Following up on yesterday’s remarks, today I see that Ross Rubin’s Switched On column at Engadget also focuses on the specifics of the Court’s Grokster decision, rather than taking it as a wholesale attack on mp3 technologies:

The upshot is that, even though most consumer electronics products should be in the clear, the Grokster case will likely remind manufacturers to play it safe by ensuring that the advertising and primary appeal around their products is not designed around fostering infringement.

However, one downside noted by Rubin is that the Court did cite Grokster’s failure to attempt to stop infringing uses as a contributing factor in its decision. Therefore he thinks we’ll see more devices that specifically limit or block sharing — something that the iPod, for instance, already does.

For his final point, Rubin looks to Gigi Sohn of Public Knowledge, noting that “this was a case about business models, not technology.” Indeed, that’s part of the point I was trying to make yesterday.

And so, on the claim that the Grokster decision will inhibit innovation, I have to ask, “what kind of innovation?” With the contemporary techno-fetish of the amorphously defined concept of “innovation,” we have to ask what it means to inhibit innovation.

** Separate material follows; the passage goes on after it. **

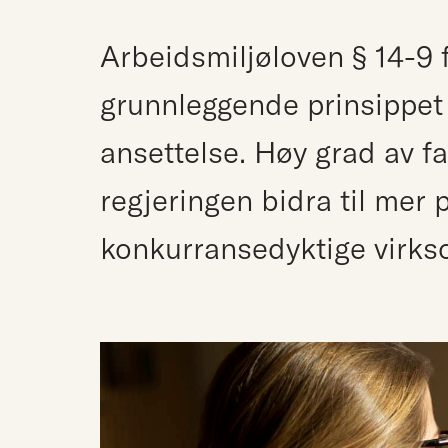
Arbeidsmiljøloven § 14-9 
grunnleggende prinsippet 
ansettelse. Høy grad av fas
regjeringen bidra til mer 
konkurransedyktige virkso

In this case, the kind of innovation that is directly blocked is corporate profit derived from creating a product marketed to share music in contravention to existing laws.

Regardless of what I think about the validity of those laws, I am also critical of corporate profit, period. I don’t cry when Enron is busted for breaking laws, why would I cry for Grokster? I don’t buy the claim that Grokster had any right to profit from their network, just like I don’t buy Enron’s right to profit.

So, the kind of innovation I’d like to see are anonymous P2P networks that take a model like BitTorrent and make it better for sharing high-bandwidth independent media materials across borders and in a way that protects producers and viewers from governments and corporations.

We don’t need a corporate sponsor, like Grokster, for that to happen, and this decision doesn’t necessarily get in its way.